It is therefore the intention of this paper to report on the psychometric properties and validity of the ATQ when used to assess Malays in Malaysia. Our aims were twofold; first, to investigate the ATQ-Malay factor structure and second, to establish its psychometric properties, specifically in a Malay cultural context.



A total of 1,090 participants were recruited for this study. The sample consisted of 315 (29%) students, 495 (45%) members of the general community, 167 (15%) patients from a primary care unit, and 113 (10%) patients diagnosed with major depressive disorders from a psychiatric clinic. Of the participants, 75% were women. The participant’s ages ranged from 18 to 63 years, with a mean of 26 years. The educational background of the participants included high school certificate level (48%), diploma / certificate level (17%), and university degree (33%); 1% of the participants had only completed primary school and 2% did not specify their level of education.

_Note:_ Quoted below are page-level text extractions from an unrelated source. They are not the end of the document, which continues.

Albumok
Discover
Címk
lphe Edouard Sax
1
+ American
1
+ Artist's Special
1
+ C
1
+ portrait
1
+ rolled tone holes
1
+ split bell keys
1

Automatic Thoughts Questionnaire

The 30 items of the ATQ5 measure the frequency of negative automatic thoughts. Respondents rated the frequency of the 30 negative thoughts on a 1-to-5 scale. For instance, how often negative automatic thoughts such as “I’m a loser” have occurred in the past week; higher scores indicate increased severity of negative thoughts. In a review study, the ATQ had high reliability, concurrent and discriminant validity, and strong sensitivity to treatment effects.20

Beck Depression Inventory–Malay

The BDI-Malay is a translated version of the original BDI21 with 20 items22 that provide an indication of the level of depressed mood. Participants responded to questions asking how they had felt over the past week, with higher scores indicating more severe depression. The BDI-Malay is divided into 2 subscales: cognitive / affective subscale and somatic / performance subscale. The full scale is considered to have strong psychometric properties among Malays in Malaysia.22

Dysfunctional Attitude Scale–Malay

The 19 items of the Dysfunctional Attitude Scale–Malay (DAS-Malay)23 is a translated version of the original DAS24 with 40 items that ask for 1 of 7 responses ranging from “totally agree” to “totally disagree”. This questionnaire measures the presence of more permanent dysfunctional attitudes to life, which predispose an individual to depression25; an example being, “If I fail at my work, then I am a failure as a person.” The scale has acceptable internal consistency and concurrent validity and was able to discriminate between depressed and non-depressed samples23; lower scores indicate less dysfunctional attitudes.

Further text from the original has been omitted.